Sarah's insight is correct. A New York Times article from March 6 of this year describes work by Glaeser and Gyourko:
"In 2000, Glaeser took a sabbatical from Harvard and began to spend a few days a week in Philadelphia working with Joseph Gyourko, a real-estate economist at the Wharton School of the University of Pennsylvania. Glaeser had already been thinking about the relationship between housing and urban poverty when one day he and Gyourko began to discuss why cities like Philadelphia and Detroit — places with poor future prospects, both economists believed — weren't doing even worse in terms of population. Why didn't everyone leave, Gyourko wondered, and go to a place like Charlotte, N.C., that had a fast-growing economy? This question addresses a puzzle of urban economics. Cities (think of Las Vegas or Phoenix) can grow at a very fast rate, exploding overnight with businesses and residents. Some can increase in population by 50 or even 60 percent in a decade. But cities lose their residents very slowly and almost never at a pace of more than 10 percent in a decade. What's more, when cities grow, they expand significantly in population, but housing prices tend to rise slowly; even as Las Vegas grew by leaps and bounds in the 1990's, for instance, the average home there cost well under $200,000. When cities decline, however, the trends get flipped around. Population diminishes slowly, but housing prices tend to drop markedly.
Glaeser and Gyourko determined that the durable nature of housing itself explains this phenomenon. People can flee, but houses can take a century or more to finally fall to pieces. "These places still exist," Glaeser says of Detroit and St. Louis, "because the housing is permanent. And if you want to understand why they're poor, it's actually also in part because the housing is permanent." For Glaeser, this is the story not only of these two places but also of Buffalo, Baltimore, Cleveland, Philadelphia and Pittsburgh — the powerhouse cities of America in 1950 that consistently and inexorably lost population over the next 50 years. It is not just that there were poor people and the jobs left and the poor people were stuck there. "Thousands of poor come to Detroit each year and live in places that are cheaper than any other place to live in part because they've got durable housing still around," Glaeser says. The net population of Detroit usually decreases each year, in other words, but the city still attracts plenty of people drawn by its extreme affordability. As Gyourko points out, in the year 2000 the median house price in Philadelphia was $59,700; in Detroit, it was $63,600. Those prices are well below the actual construction costs of the homes. "To build them new, it would cost at least $80,000," Gyourko says, "so there's no builder who would build those today. And as long as those houses remain, the people remain."
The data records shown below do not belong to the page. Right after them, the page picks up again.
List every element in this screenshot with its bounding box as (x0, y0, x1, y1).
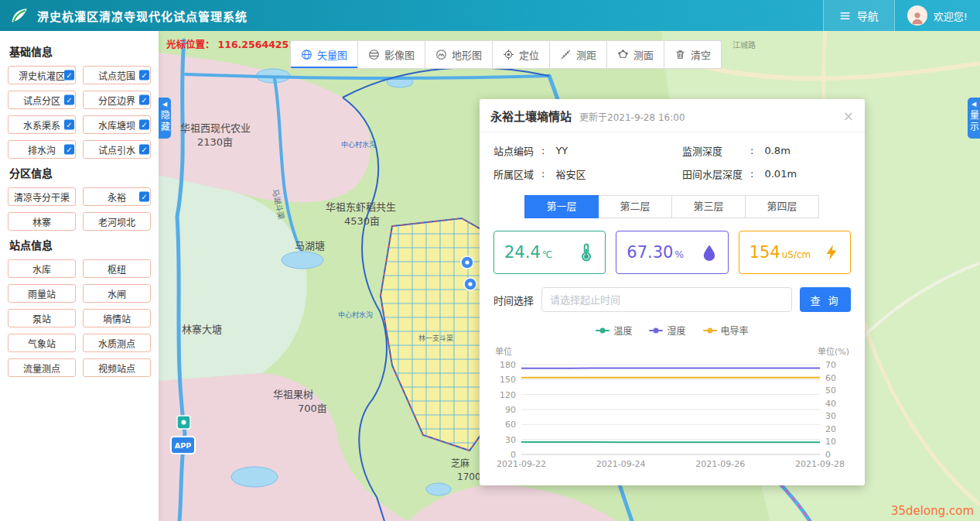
terrain-map-button[interactable]: 地形图 (425, 40, 493, 69)
sidebar-item-label: 水库塘坝 (98, 118, 135, 132)
sidebar-item-label: 气象站 (28, 337, 56, 350)
map-toolbar: 矢量图影像图地形图定位测距测面清空 (290, 40, 722, 69)
sidebar-item[interactable]: 永裕✓ (83, 187, 151, 206)
map-marker-station[interactable] (177, 416, 190, 429)
nav-label: 导航 (857, 8, 879, 23)
sidebar-item[interactable]: 林寨 (8, 212, 76, 231)
right-axis-title: 单位(%) (818, 344, 849, 357)
checkbox-checked-icon[interactable]: ✓ (64, 120, 74, 130)
checkbox-checked-icon[interactable]: ✓ (139, 120, 149, 130)
checkbox-checked-icon[interactable]: ✓ (64, 95, 74, 105)
checkbox-checked-icon[interactable]: ✓ (139, 70, 149, 81)
sidebar-item[interactable]: 老河坝北 (83, 212, 151, 231)
checkbox-checked-icon[interactable]: ✓ (139, 192, 149, 202)
sidebar-item[interactable]: 淠史杭灌区✓ (8, 66, 76, 84)
app-marker-label: APP (175, 441, 191, 450)
vector-map-button[interactable]: 矢量图 (290, 40, 358, 69)
sidebar-item[interactable]: 水质测点 (83, 334, 151, 352)
map-marker-app[interactable]: APP (171, 437, 195, 454)
info-colon: : (541, 168, 545, 180)
legend-marker (649, 330, 663, 331)
info-field: 田间水层深度:0.01m (682, 166, 851, 181)
sidebar-item[interactable]: 气象站 (8, 334, 76, 352)
sidebar-item[interactable]: 水闸 (83, 284, 151, 303)
sidebar-item[interactable]: 视频站点 (83, 358, 151, 377)
legend-dot (707, 327, 712, 333)
sidebar-item[interactable]: 墒情站 (83, 309, 151, 327)
metric-number: 67.30 (627, 243, 673, 262)
info-field: 所属区域:裕安区 (493, 166, 682, 181)
map-label: 芝麻 (451, 458, 470, 469)
info-value: YY (555, 145, 568, 156)
right-tick-label: 50 (825, 386, 836, 396)
close-icon[interactable]: × (843, 110, 854, 123)
sidebar-item[interactable]: 试点范围✓ (83, 66, 151, 84)
sidebar-item[interactable]: 分区边界✓ (83, 91, 151, 109)
sidebar-item[interactable]: 试点引水✓ (83, 140, 151, 159)
sidebar-item[interactable]: 泵站 (8, 309, 76, 327)
time-range-input[interactable] (541, 287, 792, 312)
metric-number: 154 (750, 243, 780, 262)
query-button[interactable]: 查 询 (800, 287, 851, 312)
checkbox-checked-icon[interactable]: ✓ (64, 145, 74, 155)
collapse-right-tab[interactable]: ◀ 量示 (968, 98, 980, 139)
map-label: 4530亩 (344, 215, 380, 227)
measure-distance-button[interactable]: 测距 (549, 40, 607, 69)
popup-body: 站点编码:YY监测深度:0.8m所属区域:裕安区田间水层深度:0.01m 第一层… (480, 132, 865, 485)
time-filter-row: 时间选择 查 询 (493, 287, 851, 312)
info-colon: : (750, 145, 753, 156)
legend-item[interactable]: 湿度 (649, 324, 685, 337)
info-label: 所属区域 (493, 166, 534, 181)
legend-item[interactable]: 温度 (596, 324, 632, 337)
left-axis-title: 单位 (495, 344, 512, 357)
map-area[interactable]: APP 华祖西现代农业2130亩华祖东虾稻共生4530亩马湖塘林寨大塘华祖果树7… (159, 31, 980, 521)
right-tick-label: 30 (825, 411, 836, 421)
section-title: 基础信息 (9, 43, 151, 59)
sidebar-item[interactable]: 清凉寺分干渠 (8, 187, 76, 206)
tab-layer-4[interactable]: 第四层 (745, 195, 819, 218)
sidebar-item-label: 分区边界 (98, 94, 135, 107)
avatar[interactable] (907, 5, 927, 26)
tab-layer-2[interactable]: 第二层 (598, 195, 672, 218)
toolbar-button-label: 地形图 (452, 47, 482, 62)
legend-item[interactable]: 电导率 (703, 324, 749, 337)
toolbar-button-label: 矢量图 (317, 47, 347, 62)
right-tick-label: 70 (825, 360, 836, 370)
info-field: 站点编码:YY (493, 143, 682, 158)
sidebar-item-label: 林寨 (32, 215, 51, 228)
sidebar-item[interactable]: 枢纽 (83, 259, 151, 278)
popup-title: 永裕土壤墒情站 (490, 108, 572, 124)
nav-button[interactable]: 导航 (823, 0, 895, 31)
metric-value: 154uS/cm (750, 243, 811, 262)
sidebar-item[interactable]: 水库 (8, 259, 76, 278)
toolbar-button-label: 测面 (633, 47, 654, 62)
sidebar-item[interactable]: 水系渠系✓ (8, 115, 76, 134)
collapse-left-tab[interactable]: ◀ 隐藏 (159, 98, 171, 139)
checkbox-checked-icon[interactable]: ✓ (139, 95, 149, 105)
left-tick-label: 90 (505, 405, 516, 415)
imagery-map-button[interactable]: 影像图 (357, 40, 425, 69)
user-area[interactable]: 欢迎您! (895, 5, 980, 26)
checkbox-checked-icon[interactable]: ✓ (64, 70, 74, 81)
measure-area-button[interactable]: 测面 (606, 40, 664, 69)
popup-updated-time: 更新于2021-9-28 16:00 (579, 110, 685, 123)
sidebar-item-label: 枢纽 (108, 262, 126, 276)
clear-icon (674, 49, 686, 60)
sidebar-item[interactable]: 试点分区✓ (8, 91, 76, 109)
tab-layer-1[interactable]: 第一层 (524, 195, 599, 218)
metric-value: 24.4℃ (504, 243, 552, 262)
checkbox-checked-icon[interactable]: ✓ (139, 145, 149, 155)
map-label: 江城路 (732, 40, 756, 50)
map-label: 马湖塘 (295, 240, 325, 252)
locate-button[interactable]: 定位 (492, 40, 550, 69)
sidebar: 基础信息淠史杭灌区✓试点范围✓试点分区✓分区边界✓水系渠系✓水库塘坝✓排水沟✓试… (0, 31, 159, 521)
info-value: 0.8m (764, 145, 790, 156)
sidebar-item[interactable]: 流量测点 (8, 358, 76, 377)
sidebar-item[interactable]: 排水沟✓ (8, 140, 76, 159)
metric-number: 24.4 (504, 243, 541, 262)
clear-button[interactable]: 清空 (664, 40, 722, 69)
sidebar-item[interactable]: 水库塘坝✓ (83, 115, 151, 134)
x-tick-label: 2021-09-28 (795, 459, 845, 469)
tab-layer-3[interactable]: 第三层 (671, 195, 746, 218)
sidebar-item[interactable]: 雨量站 (8, 284, 76, 303)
The resulting paper, "Urban Decline and Durable Housing," caused a stir among urban economists even before its publication last year. (It was initially circulated with a subtitle along the lines of "Why Does Anyone Still Live in Detroit?" until the authors, thinking it politically insensitive, removed it.) In addition to illuminating some of the forces shaping our poorest cities, the research proved to Glaeser that it is impossible to think about urban economies without thinking of urban buildings at the same time. "
Indeed, old affordable housing almost certainly kept New Orleans'population from declining more rapidly than it did. The Glaeser-Gyourko work actually is part of a long tradition of urban economics work on "filtering." Ed Olsen at the University of Virginia wrote a paper in the early 1970s called "A Competitive Theory of the Housing Market," that predicted that in general the poor would live in the center of cities, for the simple reason that they would live where the old housing was. The poor actually tend to pay more for land rent than higher income people do, because (1) they can't afford to pay for transportation, and thus need to live near jobs and services and (2) because the old housing is on the most valuable (centrally located) real estate (it doesn't look valuable because the housing stock is so poor).
This phenomenon also explains why New Orleans population will likely not return to anything like what it was a little over a year ago. The "affordable" housing cannot be replicated, and so a principal reason many people stayed in New Orleans is gone forever.